Dr. Chris: Let’s do some more.

Dr. Sharp: Let’s do some more quick.

Dr. Chris: All right. There’s a word that starts with L and ends with Y and it describes me perfectly. What is it? Starts with L, and ends with Y.

Dr. Sharp: I’m going to stay around and say lazy.

Dr. Chris: That’s wrong. It is lovely. The word is lovely. Sorry, Jeremy.

Dr. Sharp: It’s a trick question.

Dr. Chris: 100% trick question. All right, so what are your thoughts on cottage cheese in the morning?

Dr. Sharp: Oh goodness, cottage cheese in the morning, I can’t say that I have ever eaten cottage cheese in the morning, which might make you wonder why did I choose that as a breakfast selection at the event I recently hosted.

Dr. Chris: It’s a conversation starter, is that why you chose it?

Dr. Sharp: It was a conversation starter.

Dr. Chris: It certainly was. Yes.

Dr. Sharp: I knew that people would have some reactions and I knew that people would be talking about it.

Dr. Chris: Very good.

Dr. Sharp: And it stirred things up, first thing in the morning, it got the feelings [00:10:00] going on. It got the discussion going. It loosened this up a little bit. It also helped me learn something about my guests, that is, to never offer cottage cheese in the morning.

Dr. Chris: You did learn that.

Dr. Sharp: Yeah. Your thoughts?

Dr. Chris: I have a texture thing. This texture is just about the only texture that I enjoy, and cottage cheese is definitely not this texture. I think everyone should do whatever they want to do as long as it hurts no one else, so if cottage cheese is your thing, then go for it but I’d rather not be in the same room.

Dr. Sharp: That’s fair.

Dr. Chris: Also, next year, please no cottage cheese. I think we’re good.

Dr. Sharp: I think we can agree.

Dr. Chris: Can the people agree? I believe we can all agree.

Dr. Sharp: I’ll be honest though, choosing meals for a huge group of people is my worst nightmare, but because I’m such a people pleaser and I’m like, how can I choose every single option so that someone will most likely have something they like?

Dr. Chris: Yes.

Dr. Sharp: So having to pick a limited selection of breakfast to the full [00:11:00] lunch for this event, it was tough.

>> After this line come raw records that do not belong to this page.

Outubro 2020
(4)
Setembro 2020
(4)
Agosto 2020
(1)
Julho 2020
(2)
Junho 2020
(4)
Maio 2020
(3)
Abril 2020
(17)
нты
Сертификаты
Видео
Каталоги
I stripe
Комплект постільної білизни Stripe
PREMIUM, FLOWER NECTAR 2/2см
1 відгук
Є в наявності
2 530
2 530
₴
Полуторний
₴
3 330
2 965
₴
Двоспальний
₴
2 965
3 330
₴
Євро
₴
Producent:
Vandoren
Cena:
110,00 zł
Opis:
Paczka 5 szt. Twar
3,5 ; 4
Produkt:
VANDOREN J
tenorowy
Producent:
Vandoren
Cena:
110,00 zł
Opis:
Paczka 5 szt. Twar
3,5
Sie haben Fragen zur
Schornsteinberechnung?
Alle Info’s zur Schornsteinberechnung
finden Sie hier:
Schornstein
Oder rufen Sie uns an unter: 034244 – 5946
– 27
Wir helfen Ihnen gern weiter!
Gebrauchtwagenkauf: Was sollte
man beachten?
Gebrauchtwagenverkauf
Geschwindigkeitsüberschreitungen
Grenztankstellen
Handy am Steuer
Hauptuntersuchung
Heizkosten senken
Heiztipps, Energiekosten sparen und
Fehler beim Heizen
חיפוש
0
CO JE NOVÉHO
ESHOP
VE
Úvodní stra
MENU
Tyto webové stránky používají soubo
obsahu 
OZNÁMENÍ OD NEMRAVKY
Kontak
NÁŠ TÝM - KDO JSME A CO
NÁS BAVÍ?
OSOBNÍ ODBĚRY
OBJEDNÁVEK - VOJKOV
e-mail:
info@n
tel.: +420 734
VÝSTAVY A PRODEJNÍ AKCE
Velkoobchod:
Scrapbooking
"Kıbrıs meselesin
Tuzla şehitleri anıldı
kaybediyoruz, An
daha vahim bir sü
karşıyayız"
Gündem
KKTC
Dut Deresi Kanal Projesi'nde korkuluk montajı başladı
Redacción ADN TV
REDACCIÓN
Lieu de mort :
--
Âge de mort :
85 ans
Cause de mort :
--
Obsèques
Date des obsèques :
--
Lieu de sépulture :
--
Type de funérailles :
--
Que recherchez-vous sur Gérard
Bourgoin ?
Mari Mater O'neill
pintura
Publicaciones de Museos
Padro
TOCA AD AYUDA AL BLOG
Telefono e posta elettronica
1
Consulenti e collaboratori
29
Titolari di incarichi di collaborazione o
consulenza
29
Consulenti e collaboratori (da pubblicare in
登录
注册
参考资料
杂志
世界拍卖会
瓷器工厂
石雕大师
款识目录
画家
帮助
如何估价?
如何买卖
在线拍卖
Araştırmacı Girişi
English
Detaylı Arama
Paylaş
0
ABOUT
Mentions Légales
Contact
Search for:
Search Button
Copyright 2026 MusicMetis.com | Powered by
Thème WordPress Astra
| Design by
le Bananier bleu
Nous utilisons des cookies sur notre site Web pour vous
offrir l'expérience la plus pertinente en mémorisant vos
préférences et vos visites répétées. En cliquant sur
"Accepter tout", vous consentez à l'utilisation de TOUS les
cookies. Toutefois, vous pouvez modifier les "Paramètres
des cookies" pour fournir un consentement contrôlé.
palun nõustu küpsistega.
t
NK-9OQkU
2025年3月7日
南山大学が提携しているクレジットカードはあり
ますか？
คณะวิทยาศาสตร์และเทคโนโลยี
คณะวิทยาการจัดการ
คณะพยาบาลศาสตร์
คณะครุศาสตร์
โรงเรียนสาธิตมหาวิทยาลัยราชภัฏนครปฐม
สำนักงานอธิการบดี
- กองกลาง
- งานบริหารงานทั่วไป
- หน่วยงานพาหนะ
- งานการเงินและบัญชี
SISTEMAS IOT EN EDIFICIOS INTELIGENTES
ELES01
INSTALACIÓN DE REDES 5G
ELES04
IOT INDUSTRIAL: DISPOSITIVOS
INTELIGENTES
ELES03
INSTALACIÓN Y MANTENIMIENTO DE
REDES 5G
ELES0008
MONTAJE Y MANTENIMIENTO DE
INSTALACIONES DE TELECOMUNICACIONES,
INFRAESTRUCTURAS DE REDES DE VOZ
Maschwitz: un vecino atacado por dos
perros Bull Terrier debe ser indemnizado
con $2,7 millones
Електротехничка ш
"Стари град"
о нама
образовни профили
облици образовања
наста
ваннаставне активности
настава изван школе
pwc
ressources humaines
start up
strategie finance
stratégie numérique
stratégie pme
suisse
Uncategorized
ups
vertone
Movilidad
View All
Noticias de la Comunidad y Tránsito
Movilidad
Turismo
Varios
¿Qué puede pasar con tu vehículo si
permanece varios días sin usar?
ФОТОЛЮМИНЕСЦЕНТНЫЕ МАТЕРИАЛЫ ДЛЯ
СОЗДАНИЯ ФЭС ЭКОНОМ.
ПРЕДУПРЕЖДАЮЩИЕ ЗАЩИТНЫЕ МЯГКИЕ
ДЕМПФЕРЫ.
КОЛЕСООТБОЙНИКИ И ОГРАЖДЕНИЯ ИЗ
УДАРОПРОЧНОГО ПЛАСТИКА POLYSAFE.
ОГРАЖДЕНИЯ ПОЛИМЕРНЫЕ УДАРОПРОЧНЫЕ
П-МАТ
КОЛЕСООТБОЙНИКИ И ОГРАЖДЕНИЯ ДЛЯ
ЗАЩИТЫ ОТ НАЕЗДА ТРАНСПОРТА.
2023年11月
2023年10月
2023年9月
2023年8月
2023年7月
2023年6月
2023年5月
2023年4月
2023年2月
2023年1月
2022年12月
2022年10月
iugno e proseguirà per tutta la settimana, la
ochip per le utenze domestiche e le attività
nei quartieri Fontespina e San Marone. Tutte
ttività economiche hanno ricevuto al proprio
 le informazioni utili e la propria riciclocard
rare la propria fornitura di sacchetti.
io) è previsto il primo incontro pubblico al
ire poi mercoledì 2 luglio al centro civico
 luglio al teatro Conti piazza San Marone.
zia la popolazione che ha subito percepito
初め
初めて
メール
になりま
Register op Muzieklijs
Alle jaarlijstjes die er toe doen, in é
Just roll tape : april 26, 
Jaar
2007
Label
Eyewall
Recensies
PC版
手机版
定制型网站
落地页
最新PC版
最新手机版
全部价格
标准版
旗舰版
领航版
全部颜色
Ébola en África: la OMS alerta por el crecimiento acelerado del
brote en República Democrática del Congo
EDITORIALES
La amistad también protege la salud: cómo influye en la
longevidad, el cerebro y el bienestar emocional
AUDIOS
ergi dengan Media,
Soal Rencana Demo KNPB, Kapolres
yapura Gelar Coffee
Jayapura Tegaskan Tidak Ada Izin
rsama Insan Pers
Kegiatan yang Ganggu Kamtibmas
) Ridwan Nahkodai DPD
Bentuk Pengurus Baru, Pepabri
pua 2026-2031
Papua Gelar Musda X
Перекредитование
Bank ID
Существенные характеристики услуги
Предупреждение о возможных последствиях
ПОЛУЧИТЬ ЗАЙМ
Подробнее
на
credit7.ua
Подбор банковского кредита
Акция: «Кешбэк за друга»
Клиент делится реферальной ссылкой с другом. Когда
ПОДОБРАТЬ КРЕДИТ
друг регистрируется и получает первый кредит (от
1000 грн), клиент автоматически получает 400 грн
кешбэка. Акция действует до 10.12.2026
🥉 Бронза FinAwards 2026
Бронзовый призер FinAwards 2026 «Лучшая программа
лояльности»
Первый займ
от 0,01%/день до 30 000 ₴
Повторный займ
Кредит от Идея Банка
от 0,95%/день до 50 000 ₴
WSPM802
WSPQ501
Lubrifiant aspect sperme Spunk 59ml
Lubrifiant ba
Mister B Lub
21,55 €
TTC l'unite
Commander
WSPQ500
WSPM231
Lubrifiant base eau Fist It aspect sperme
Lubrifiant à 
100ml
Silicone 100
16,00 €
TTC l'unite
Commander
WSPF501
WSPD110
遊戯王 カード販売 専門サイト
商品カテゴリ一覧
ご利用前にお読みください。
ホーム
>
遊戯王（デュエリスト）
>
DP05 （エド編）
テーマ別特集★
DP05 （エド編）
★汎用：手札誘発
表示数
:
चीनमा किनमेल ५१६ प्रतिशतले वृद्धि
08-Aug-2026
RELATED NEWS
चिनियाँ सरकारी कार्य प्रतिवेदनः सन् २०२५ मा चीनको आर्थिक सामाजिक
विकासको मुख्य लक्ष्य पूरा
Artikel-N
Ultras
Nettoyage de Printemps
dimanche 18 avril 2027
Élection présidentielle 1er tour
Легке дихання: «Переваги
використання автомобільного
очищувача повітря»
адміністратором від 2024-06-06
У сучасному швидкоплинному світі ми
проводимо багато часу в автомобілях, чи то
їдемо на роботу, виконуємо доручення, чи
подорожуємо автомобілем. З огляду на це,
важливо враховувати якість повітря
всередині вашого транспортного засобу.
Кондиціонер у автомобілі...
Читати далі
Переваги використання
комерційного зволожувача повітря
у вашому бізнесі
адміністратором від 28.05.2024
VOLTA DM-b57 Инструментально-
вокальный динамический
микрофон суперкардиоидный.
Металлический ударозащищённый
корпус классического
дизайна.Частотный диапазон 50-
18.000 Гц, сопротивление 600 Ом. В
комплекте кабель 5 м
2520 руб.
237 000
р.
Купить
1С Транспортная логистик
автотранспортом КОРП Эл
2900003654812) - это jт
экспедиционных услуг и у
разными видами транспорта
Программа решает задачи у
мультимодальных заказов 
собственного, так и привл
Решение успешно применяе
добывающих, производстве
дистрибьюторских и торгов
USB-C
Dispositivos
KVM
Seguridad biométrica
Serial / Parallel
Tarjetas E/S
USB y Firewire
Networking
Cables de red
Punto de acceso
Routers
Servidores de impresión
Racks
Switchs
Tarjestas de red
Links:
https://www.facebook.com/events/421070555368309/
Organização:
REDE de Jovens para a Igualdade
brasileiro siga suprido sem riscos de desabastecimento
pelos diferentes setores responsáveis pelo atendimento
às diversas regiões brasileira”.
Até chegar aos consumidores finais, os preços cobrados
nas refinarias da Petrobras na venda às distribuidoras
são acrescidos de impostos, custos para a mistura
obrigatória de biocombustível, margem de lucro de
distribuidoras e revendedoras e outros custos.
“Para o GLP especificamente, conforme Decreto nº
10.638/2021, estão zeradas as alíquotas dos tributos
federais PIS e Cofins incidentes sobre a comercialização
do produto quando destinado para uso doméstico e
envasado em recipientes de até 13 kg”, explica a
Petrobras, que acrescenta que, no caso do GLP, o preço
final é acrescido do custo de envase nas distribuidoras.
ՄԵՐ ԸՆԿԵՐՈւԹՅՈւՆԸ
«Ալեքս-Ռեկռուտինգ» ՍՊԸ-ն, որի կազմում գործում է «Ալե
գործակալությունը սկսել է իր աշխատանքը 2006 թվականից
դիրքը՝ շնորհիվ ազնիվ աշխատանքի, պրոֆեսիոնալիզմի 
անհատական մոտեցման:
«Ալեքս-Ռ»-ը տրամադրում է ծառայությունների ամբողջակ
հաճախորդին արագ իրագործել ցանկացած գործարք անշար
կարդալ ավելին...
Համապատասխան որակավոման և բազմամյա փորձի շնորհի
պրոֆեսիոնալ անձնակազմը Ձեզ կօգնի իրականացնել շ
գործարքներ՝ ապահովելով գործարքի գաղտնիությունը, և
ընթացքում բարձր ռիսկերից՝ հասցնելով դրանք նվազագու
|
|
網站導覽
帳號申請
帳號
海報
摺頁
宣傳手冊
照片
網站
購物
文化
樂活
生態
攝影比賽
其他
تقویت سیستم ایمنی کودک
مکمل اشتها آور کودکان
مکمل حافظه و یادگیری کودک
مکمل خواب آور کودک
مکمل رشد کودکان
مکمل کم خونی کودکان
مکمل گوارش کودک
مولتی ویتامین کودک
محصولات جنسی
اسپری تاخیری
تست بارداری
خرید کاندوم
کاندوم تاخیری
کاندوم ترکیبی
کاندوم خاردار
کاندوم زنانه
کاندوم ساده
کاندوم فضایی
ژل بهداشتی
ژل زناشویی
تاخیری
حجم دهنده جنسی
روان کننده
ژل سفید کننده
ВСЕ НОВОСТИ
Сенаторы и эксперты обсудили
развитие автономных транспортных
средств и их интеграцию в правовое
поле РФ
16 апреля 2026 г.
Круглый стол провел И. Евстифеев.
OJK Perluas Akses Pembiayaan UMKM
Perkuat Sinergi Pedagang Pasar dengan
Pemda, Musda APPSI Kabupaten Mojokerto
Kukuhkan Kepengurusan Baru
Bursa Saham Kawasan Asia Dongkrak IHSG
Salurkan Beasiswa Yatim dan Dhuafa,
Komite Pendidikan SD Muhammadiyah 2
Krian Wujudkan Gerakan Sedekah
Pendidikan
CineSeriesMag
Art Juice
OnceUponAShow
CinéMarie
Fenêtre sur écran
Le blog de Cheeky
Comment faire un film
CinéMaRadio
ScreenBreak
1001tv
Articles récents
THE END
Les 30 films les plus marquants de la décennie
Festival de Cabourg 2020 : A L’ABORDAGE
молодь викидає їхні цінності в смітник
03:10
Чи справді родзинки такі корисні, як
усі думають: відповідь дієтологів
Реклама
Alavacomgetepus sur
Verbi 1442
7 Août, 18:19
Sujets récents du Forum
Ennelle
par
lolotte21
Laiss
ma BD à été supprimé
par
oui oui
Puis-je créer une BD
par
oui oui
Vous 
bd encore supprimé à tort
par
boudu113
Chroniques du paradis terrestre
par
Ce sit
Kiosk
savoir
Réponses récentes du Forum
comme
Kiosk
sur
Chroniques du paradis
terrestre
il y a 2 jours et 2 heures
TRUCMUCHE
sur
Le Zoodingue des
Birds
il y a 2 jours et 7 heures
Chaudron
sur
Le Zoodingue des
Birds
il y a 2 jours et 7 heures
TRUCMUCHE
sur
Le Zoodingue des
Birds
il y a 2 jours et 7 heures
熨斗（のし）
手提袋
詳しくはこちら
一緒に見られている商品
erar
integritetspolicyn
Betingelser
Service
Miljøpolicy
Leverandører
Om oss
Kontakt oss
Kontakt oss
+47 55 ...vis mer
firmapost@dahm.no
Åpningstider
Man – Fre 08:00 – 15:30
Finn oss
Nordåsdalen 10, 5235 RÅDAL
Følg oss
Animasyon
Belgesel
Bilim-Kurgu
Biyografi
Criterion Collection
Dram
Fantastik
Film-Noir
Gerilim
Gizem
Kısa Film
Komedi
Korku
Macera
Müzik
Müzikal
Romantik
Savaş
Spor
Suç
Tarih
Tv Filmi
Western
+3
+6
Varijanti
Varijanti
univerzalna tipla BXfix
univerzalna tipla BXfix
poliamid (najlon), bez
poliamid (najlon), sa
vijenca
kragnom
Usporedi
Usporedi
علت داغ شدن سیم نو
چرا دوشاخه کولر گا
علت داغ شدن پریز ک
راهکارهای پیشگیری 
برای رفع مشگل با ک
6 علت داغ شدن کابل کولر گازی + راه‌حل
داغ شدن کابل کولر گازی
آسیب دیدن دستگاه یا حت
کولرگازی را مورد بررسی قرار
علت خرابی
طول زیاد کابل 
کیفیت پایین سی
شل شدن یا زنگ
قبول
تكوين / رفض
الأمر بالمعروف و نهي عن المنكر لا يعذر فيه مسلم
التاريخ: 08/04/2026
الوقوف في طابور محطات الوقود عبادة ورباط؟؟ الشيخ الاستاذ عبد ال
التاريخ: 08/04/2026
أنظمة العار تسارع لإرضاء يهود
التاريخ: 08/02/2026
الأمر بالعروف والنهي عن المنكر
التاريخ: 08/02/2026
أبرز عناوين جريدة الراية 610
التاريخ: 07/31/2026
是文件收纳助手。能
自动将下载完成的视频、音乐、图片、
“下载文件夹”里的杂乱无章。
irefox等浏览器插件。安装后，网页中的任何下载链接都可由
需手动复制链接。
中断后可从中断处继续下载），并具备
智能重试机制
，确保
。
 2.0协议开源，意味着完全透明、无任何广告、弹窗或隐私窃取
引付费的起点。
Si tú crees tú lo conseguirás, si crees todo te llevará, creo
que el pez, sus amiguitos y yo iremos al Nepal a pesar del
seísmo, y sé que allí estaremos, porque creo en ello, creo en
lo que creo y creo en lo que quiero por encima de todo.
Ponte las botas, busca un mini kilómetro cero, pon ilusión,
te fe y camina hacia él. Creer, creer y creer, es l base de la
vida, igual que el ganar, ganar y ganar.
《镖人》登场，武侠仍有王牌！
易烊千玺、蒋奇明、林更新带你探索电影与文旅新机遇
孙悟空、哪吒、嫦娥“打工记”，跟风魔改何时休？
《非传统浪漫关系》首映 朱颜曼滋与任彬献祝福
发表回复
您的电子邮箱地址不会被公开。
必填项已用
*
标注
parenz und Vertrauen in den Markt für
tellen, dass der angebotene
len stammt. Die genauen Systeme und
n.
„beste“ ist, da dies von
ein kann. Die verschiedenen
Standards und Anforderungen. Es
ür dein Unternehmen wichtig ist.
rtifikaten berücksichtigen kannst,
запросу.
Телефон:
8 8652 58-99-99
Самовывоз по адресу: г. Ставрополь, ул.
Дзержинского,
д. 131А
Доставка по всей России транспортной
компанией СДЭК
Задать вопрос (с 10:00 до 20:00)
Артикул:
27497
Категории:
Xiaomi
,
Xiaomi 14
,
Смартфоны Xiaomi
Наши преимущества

Dr. Chris: And you still ended up with cottage cheese somehow.

Dr. Sharp: I trusted the venue. The venue, for some reason, had paired cottage cheese with the other selections that morning; the fruit, the […] and whatnot, and so I said, hey, this is a nice place. They know what they’re doing.

Dr. Chris: They must.

Dr. Sharp: And here we go with cottage cheese. Literally, before we even started the event, we were talking about how bad it was.

Dr. Chris: This is wonderful. That’s how the world turns, folks. I love it. All right, shall we?

Dr. Sharp: Another bite.

Dr. Chris: Let’s go. Another bite. Would you care to introduce this flavor?

Dr. Sharp: Yes. This flavor is called Nashville Hot.

Dr. Chris: Keep your fork on your side, please. I don’t know how much you got. There you go.

Dr. Sharp: There we go. Didn’t want to offend the sensibilities, here we go.

Dr. Chris: I’m sure that he will take care of any germ that’s there.

Dr. Sharp: Nashville Hot.

Dr. Chris: That’s the name of this one.

Dr. Sharp: Yes.

Dr. Chris: It’s the style and the name. [00:12:00] Original, how could we go wrong? Cheers. Still maintains the crunch. I feel like this might be a bit of a creeper here. I’m feeling it.

Dr. Sharp: I agree. I don’t know. What’s playing it cool?

Dr. Chris: Maybe it’s a dud, which is famous last words, by the way. I might go in for a little more on this one, sorry.

Dr. Sharp: Go for it. A spice question for someone who deals with a lot of spice, is there an acclimation factor; have we built up some kind of tolerance at this point that it might wash out the heat a bit, or is that a myth?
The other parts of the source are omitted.